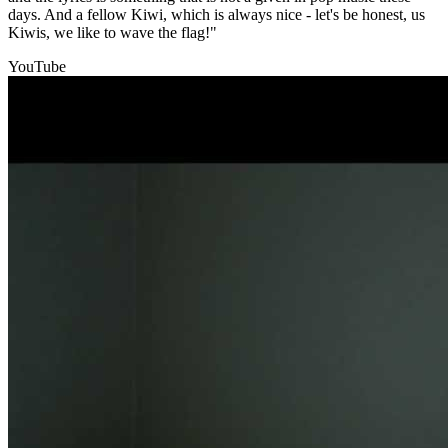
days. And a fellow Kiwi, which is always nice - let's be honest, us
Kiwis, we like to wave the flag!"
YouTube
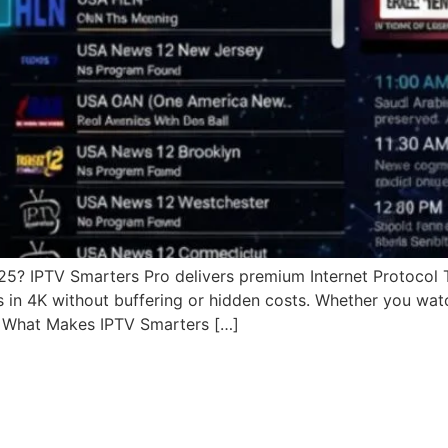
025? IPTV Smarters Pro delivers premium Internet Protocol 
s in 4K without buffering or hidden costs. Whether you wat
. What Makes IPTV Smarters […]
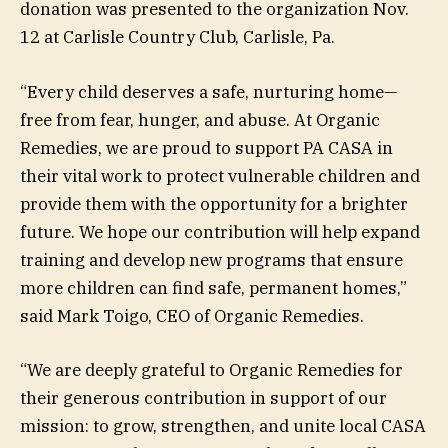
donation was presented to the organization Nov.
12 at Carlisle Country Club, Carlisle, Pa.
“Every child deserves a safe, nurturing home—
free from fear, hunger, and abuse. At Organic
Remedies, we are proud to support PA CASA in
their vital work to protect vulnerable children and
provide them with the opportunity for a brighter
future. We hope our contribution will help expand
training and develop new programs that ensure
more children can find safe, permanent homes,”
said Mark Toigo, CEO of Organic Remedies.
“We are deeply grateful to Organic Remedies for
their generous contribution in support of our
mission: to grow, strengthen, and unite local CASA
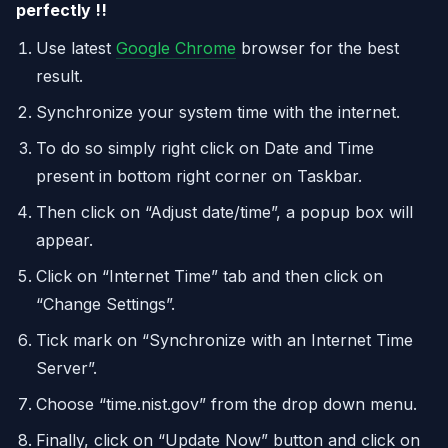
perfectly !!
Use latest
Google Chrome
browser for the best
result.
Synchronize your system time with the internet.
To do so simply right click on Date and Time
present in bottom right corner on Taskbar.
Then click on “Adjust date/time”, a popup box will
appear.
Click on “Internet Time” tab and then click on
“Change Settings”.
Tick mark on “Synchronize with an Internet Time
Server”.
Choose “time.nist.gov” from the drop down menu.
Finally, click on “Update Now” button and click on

---+---

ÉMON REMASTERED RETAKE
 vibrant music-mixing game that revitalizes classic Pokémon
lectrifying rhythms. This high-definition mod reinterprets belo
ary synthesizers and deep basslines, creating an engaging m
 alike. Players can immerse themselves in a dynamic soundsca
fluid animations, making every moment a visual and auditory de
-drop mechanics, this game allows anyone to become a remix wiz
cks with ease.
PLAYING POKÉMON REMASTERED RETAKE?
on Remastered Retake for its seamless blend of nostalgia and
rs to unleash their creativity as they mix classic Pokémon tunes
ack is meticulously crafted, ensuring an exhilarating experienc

---+---

In the listing above, find the line containing "days. And a". Output it and every line after it up to and including the line containing "their vital work", exactly, but skip the pictures.

days. And a fellow Kiwi, which is always nice - let's be honest, us
Kiwis, we like to wave the flag!"
YouTube
025? IPTV Smarters Pro delivers premium Internet Protocol 
s in 4K without buffering or hidden costs. Whether you wat
. What Makes IPTV Smarters […]
donation was presented to the organization Nov.
12 at Carlisle Country Club, Carlisle, Pa.
“Every child deserves a safe, nurturing home—
free from fear, hunger, and abuse. At Organic
Remedies, we are proud to support PA CASA in
their vital work to protect vulnerable children and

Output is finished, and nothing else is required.